Digitalisierung verändert Produkte, die Arbeit und die Gesellschaft. Informationssysteme können den Architekten die Möglichkeit bieten, Objekte zu modellieren, aber dies beeinflusst nur den geringsten Teil der Erwartungen an die Digitalisierung. Wäre es nicht effizienter, alle Perspektiven der Akteure eines Vorhabens einzubeziehen, flexibel, klar und unabhängig vom gewählten Vorgehen?

Architektur+

Planen, realisieren, optimieren. Die Idee, Gebäude schrittweise zu konkretisieren ist im Bauwesen seit jeher eingeführt. Jetzt ist sie so definiert, um sie allgemein zu nutzen: Architektur kann den Beteiligten die Möglichkeit bieten, Gebäude und und andere komplexe Objekte zu entwickeln und für schnelle Änderungen zu dokumentieren.
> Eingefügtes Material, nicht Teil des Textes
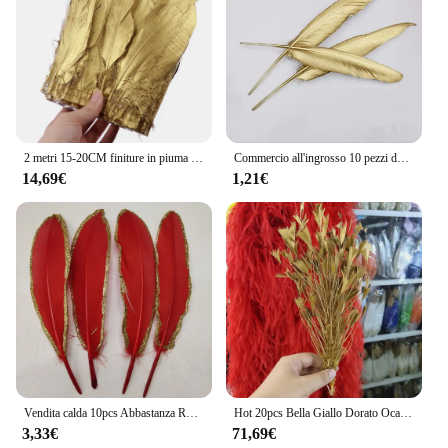
2 metri 15-20CM finiture in piuma d'oca dorata frange di piume d'oca dorata per la decorazione del partito di carnevale fai da te accessori artigianali
Commercio all'ingrosso 10 pezzi dell'ultimo unico piuma d'oca dorata/piuma d'anatra 10-15 cm / 4-6 pollici piume decorative 12 colori tra cui scegliere
14,69€
1,21€
Vendita calda 10pcs Abbastanza Rossa e Oro Piume D'oca 6-8 inch/15-20 cm Partito scarpe Abbigliamento Cappello di natale Decorazione Accessori
Hot 20pcs Bella Giallo Dorato Oca Piume 25-30 cm/10-12 pollici Di Natale Della Decorazione Dei Vestiti scarpe Accessori Per Cappelli
3,33€
71,69€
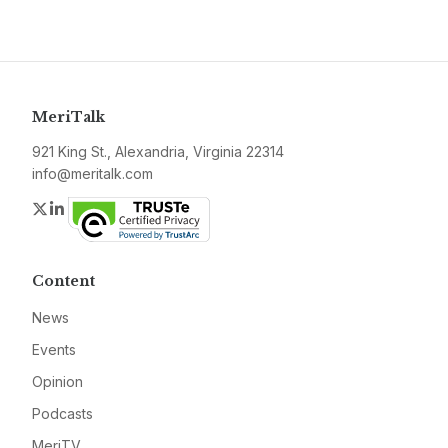
MeriTalk
921 King St., Alexandria, Virginia 22314
info@meritalk.com
Twitter
LinkedIn
Content
News
Events
Opinion
Podcasts
MeriTV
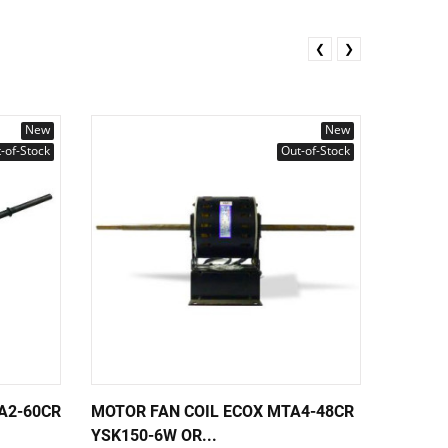
❮
❯
New
New
-of-Stock
Out-of-Stock
A2-60CR
MOTOR FAN COIL ECOX MTA4-48CR
MOTOR 
YSK150-6W OR...
60HZ M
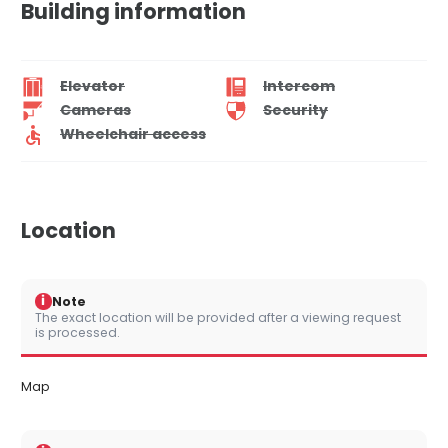
Building information
Elevator
Intercom
Cameras
Security
Wheelchair access
Location
i
Note
The exact location will be provided after a viewing request
is processed.
Map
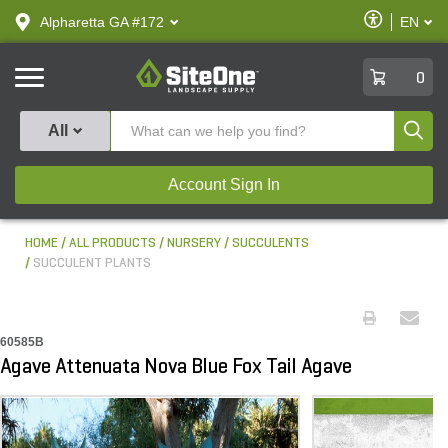
text.skipToContent
text.skipToNavigation
Enable
Alpharetta GA #172
EN
text.lan
Accessibilit
SiteOne
0
Produ
All
Account Sign In
HOME
ALL PRODUCTS
NURSERY
SUCCULENTS
SUCCULENT PLANTS
60585B
Agave Attenuata Nova Blue Fox Tail Agave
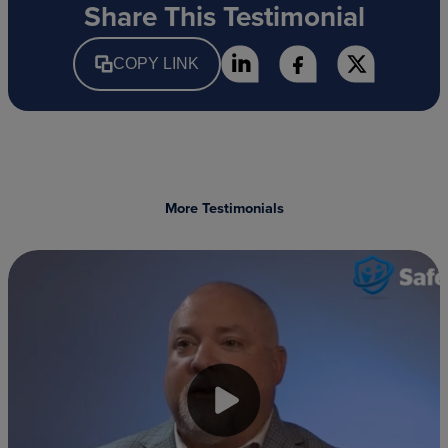
Share This Testimonial
COPY LINK
More Testimonials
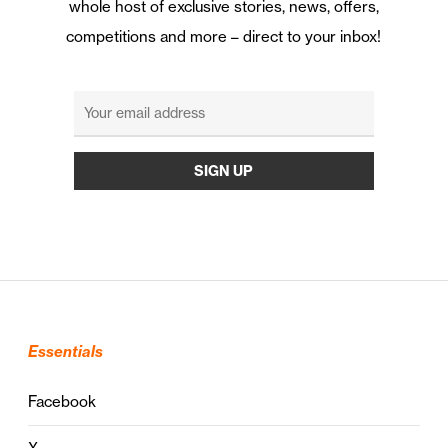
whole host of exclusive stories, news, offers,
competitions and more – direct to your inbox!
Essentials
Facebook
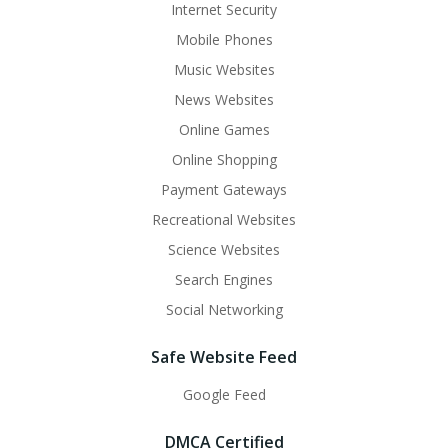
Internet Security
Mobile Phones
Music Websites
News Websites
Online Games
Online Shopping
Payment Gateways
Recreational Websites
Science Websites
Search Engines
Social Networking
Safe Website Feed
Google Feed
DMCA Certified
Ähnlich wie BIM, BAM und BOOM in der Bauindustrie (Architecture Engineering Construction AEC).
Objekt-Architektur (Basis: Zachman-Framework)

BIM, BAM, BOOM!

Das ganze Versprechen von “BIM-BAM-BOOM” ist: “besseres Design, bessere Konstruktion, bessere Bedienung” [P. MacLeamy, FAIA] 

Architekt

Die Konkretisierung eines Objekts beginnt mit BIM (Building Information Modeling): Die 3D-Modellierung wird dem Architekten die Möglichkeit bieten, Optionen zu untersuchen und frühzeitig die Gebäudeperformance zu testen, um das Gebäudedesign zu optimieren.

Ersteller

Nach der Uebergabe des Designs an den Ersteller wird BAM (Building Assembly Modeling) dem Bauunternehmer oder dem Produktionsingenieur die Möglichkeit bieten, den Bauprozess zu rationalisieren, wodurch die Baukosten deutlich gesenkt werden können. Sobald dies abgeschlossen ist, wird der Ersteller BAM dem Eigentümer übergeben.

Eigentümer

BOOM (Building Owner Operator Model) wird dem Eigentümer die Möglichkeit bieten, das Gebäude während der Nutzungsphase zu verwalten und eine optimierte Gebäudeperformance während seines gesamten Lebenszyklus’ sicherzustellen.